[Extracted page text data]
***

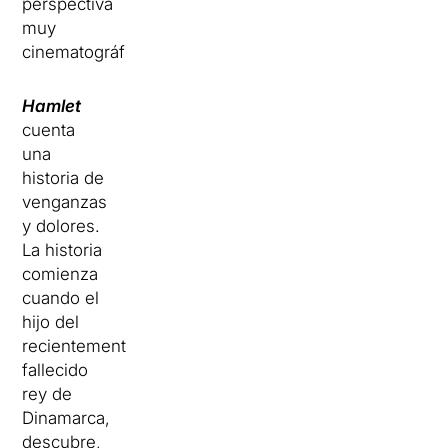
perspectiva
muy
cinematográfica.
Hamlet
cuenta
una
historia de
venganzas
y dolores.
La historia
comienza
cuando el
hijo del
recientemente
fallecido
rey de
Dinamarca,
descubre,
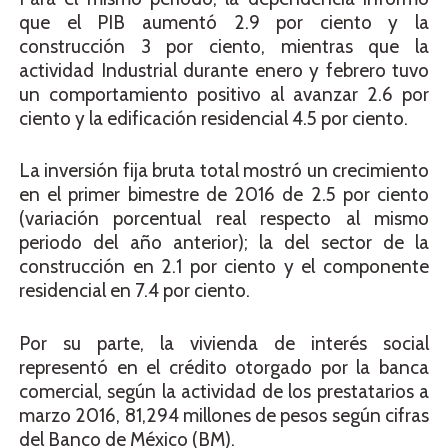
que el PIB aumentó 2.9 por ciento y la
construcción 3 por ciento, mientras que la
actividad Industrial durante enero y febrero tuvo
un comportamiento positivo al avanzar 2.6 por
ciento y la edificación residencial 4.5 por ciento.
La inversión fija bruta total mostró un crecimiento
en el primer bimestre de 2016 de 2.5 por ciento
(variación porcentual real respecto al mismo
periodo del año anterior); la del sector de la
construcción en 2.1 por ciento y el componente
residencial en 7.4 por ciento.
Por su parte, la vivienda de interés social
representó en el crédito otorgado por la banca
comercial, según la actividad de los prestatarios a
marzo 2016, 81,294 millones de pesos según cifras
del Banco de México (BM).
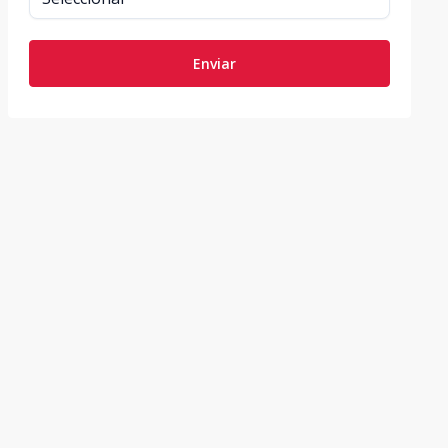
Enviar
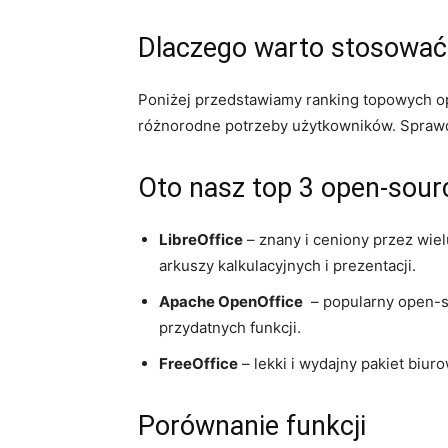
Dlaczego warto stosować
Poniżej ⁣przedstawiamy ranking topowych op
różnorodne potrzeby użytkowników. Sprawdź,
Oto nasz top 3 open-sourc
LibreOffice
– znany i ceniony przez ⁤wie
⁣arkuszy kalkulacyjnych ‍i prezentacji.
Apache ⁢OpenOffice
⁢ – ‌popularny open-s
przydatnych funkcji.
FreeOffice
– ⁣lekki i wydajny⁤ pakiet biu
Porównanie funkcji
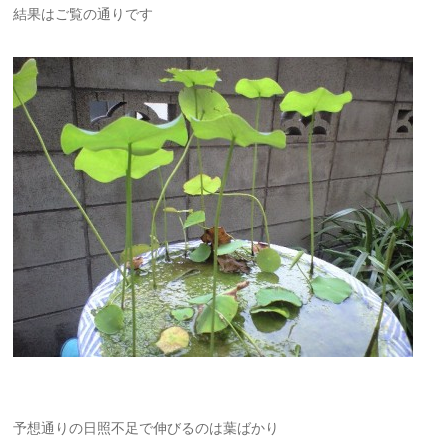
結果はご覧の通りです
予想通りの日照不足で伸びるのは葉ばかり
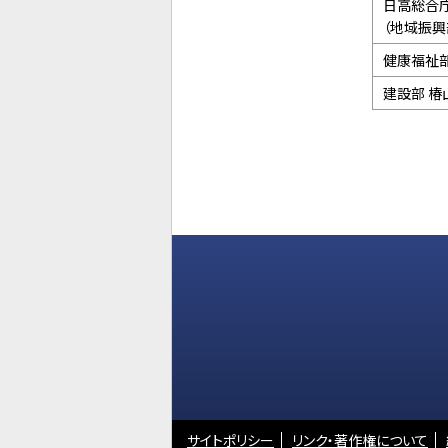
日高総合
（地域振興
健康福祉部
建設部 椿
サイトポリシー
リンク・著作権について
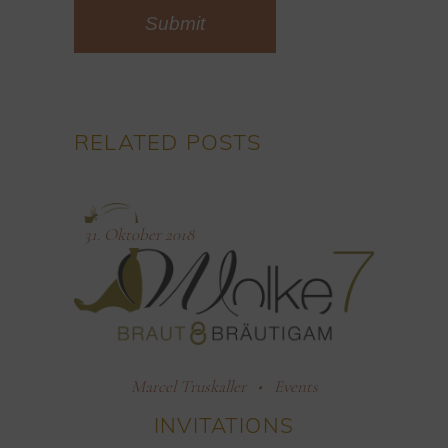
Submit
Alternative:
RELATED POSTS
31. Oktober 2018
Marcel Truskaller
Events
INVITATIONS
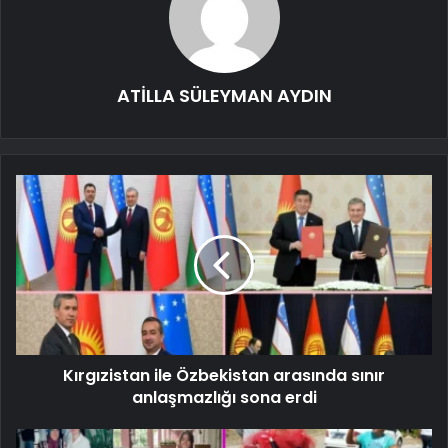
ATİLLA SÜLEYMAN AYDIN
Kırgızistan ile Özbekistan arasında sınır
anlaşmazlığı sona erdi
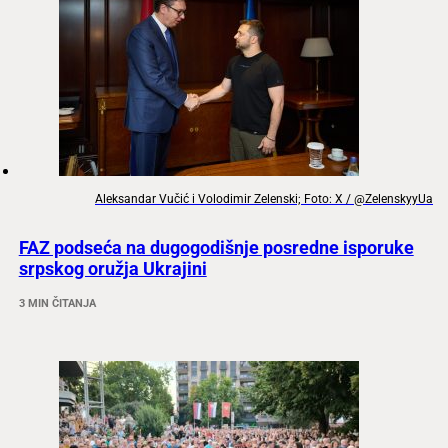
Aleksandar Vučić i Volodimir Zelenski; Foto: X / @ZelenskyyUa
FAZ podseća na dugogodišnje posredne isporuke
srpskog oružja Ukrajini
3 MIN ČITANJA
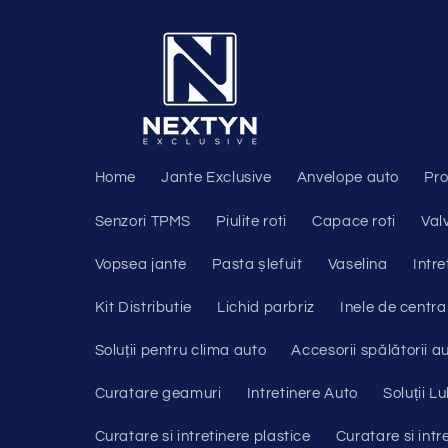
Salt la
conținut
Home
Jante Exclusive
Anvelope auto
Pro
Senzori TPMS
Piulite roti
Capace roti
Val
Vopsea jante
Pasta șlefuit
Vaselina
Intre
Kit Distributie
Lichid parbriz
Inele de centra
Soluții pentru clima auto
Accesorii spălătorii a
Curatare geamuri
Intretinere Auto
Soluții Lu
Curatare si intretinere plastice
Curatare si intr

***

Problem to work on: Repeat, word for word and with no pictures, only the lines running from the beginning of the data to the line that contains "actividad Industrial durante".

Answer box:
perspectiva
muy
cinematográfica.
Hamlet
cuenta
una
historia de
venganzas
y dolores.
La historia
comienza
cuando el
hijo del
recientemente
fallecido
rey de
Dinamarca,
descubre,
que el PIB aumentó 2.9 por ciento y la
construcción 3 por ciento, mientras que la
actividad Industrial durante enero y febrero tuvo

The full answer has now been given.